Diffusions and random walks with prescribed sub-Gaussian heat kernel estimates

TL;DR

This paper characterizes when metric measure spaces and diffusions have sub-Gaussian heat kernel estimates with given volume and escape time profiles, constructing new examples of diffusions and graphs with these properties.

Contribution

It provides necessary and sufficient conditions for sub-Gaussian heat kernel estimates and introduces a new family of diffusions and graphs with prescribed profiles.

Findings

Constructed diffusions with martingale dimension one and high spectral dimension.

Developed a framework for existence of spaces with specific heat kernel estimates.
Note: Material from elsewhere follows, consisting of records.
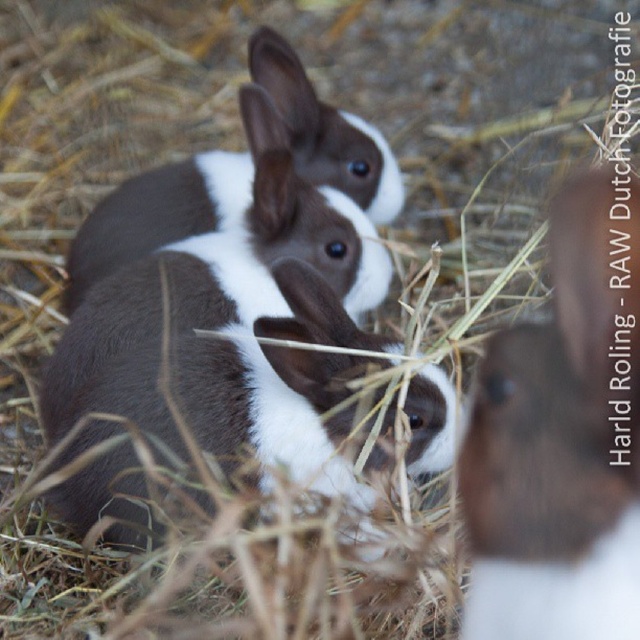 Between brown fur rabbit at center and brown and white fur rabbit at center, which one has less height?

With less height is brown fur rabbit at center.

Can you confirm if brown fur rabbit at center is positioned to the left of brown and white fur rabbit at center?

Incorrect, brown fur rabbit at center is not on the left side of brown and white fur rabbit at center.

Is point (637, 582) farther from viewer compared to point (285, 120)?

That is False.

Image resolution: width=640 pixels, height=640 pixels. In order to click on brown fur rabbit at center in this screenshot , I will do `click(561, 436)`.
Generalized earlier results on random walks on graphs with sub-Gaussian behavior.

Abstract

Given suitable functions $V, \Psi:[0,\infty) \to [0,\infty)$, we obtain necessary and sufficient conditions on $V,\Psi$ for the existence of a metric measure space and a symmetric diffusion process that satisfies sub-Gaussian heat kernel estimates with volume growth profile $V$ and escape time profile $\Psi$. We prove sufficiency by constructing a new family of diffusions. Special cases of this construction also leads to a new family of infinite graphs whose simple random walks satisfy sub-Gaussian heat kernel estimates with prescribed volume growth and escape time profiles. In particular, these random walks on graphs generalizes earlier results of Barlow who considered the case $V(r)=r^\alpha$ and $\Psi(r)=r^\beta$ (Rev Mat Iberoam 2004). The family of diffusions we construct have martingale dimension one but can have arbitrarily high spectral dimension. Therefore our construction shows the impossibility of obtaining non-trivial lower bounds on martingale dimension in terms of spectral dimension which is in contrast with upper bounds on martingale dimension using spectral dimension obtained by Hino (Probab Theory Relat Fields 2013).